» **Work instructions**
Take the entries below and print only the lines from the one with "What do you" through the one with "Image resolution: width=1553", exactly as they stand, both ends included.

» **Information shown**
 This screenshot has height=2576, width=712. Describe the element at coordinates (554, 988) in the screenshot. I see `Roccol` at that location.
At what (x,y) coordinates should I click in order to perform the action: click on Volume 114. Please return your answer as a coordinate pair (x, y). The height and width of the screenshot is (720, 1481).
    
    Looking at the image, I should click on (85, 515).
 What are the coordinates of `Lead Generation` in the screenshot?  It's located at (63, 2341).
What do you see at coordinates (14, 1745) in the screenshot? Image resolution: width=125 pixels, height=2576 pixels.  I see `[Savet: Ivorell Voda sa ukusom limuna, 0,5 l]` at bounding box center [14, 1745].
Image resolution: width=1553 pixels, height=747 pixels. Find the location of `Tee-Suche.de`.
...
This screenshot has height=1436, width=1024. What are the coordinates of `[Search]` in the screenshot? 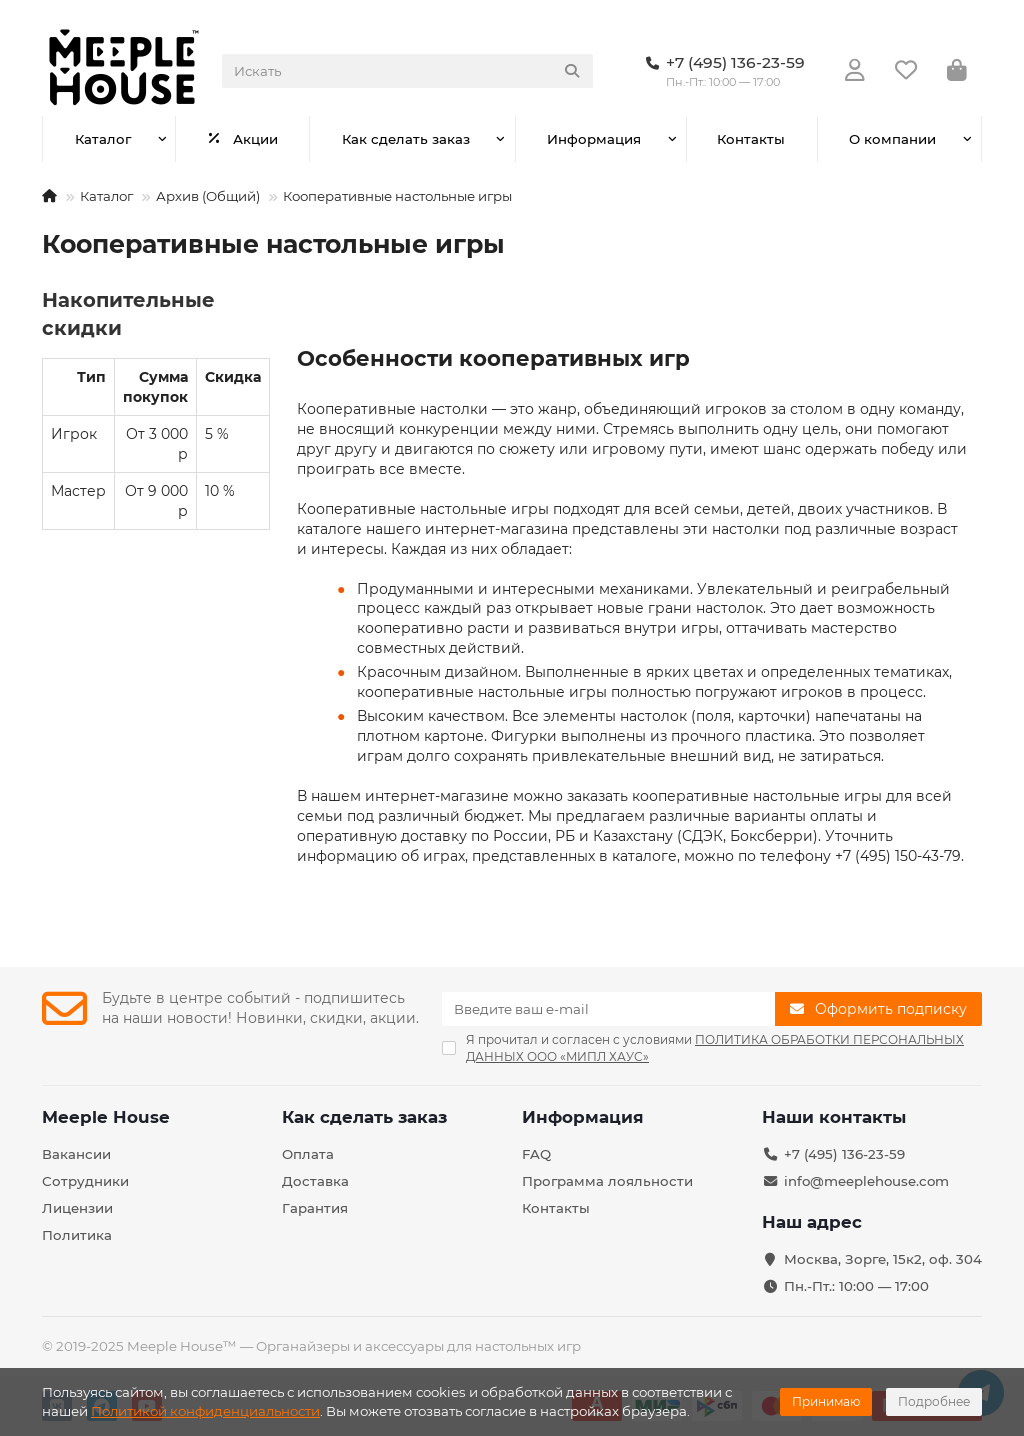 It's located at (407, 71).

» **Answer to this task**
What do you see at coordinates (14, 1745) in the screenshot? Image resolution: width=125 pixels, height=2576 pixels.  I see `[Savet: Ivorell Voda sa ukusom limuna, 0,5 l]` at bounding box center [14, 1745].
Image resolution: width=1553 pixels, height=747 pixels. Find the location of `Tee-Suche.de`.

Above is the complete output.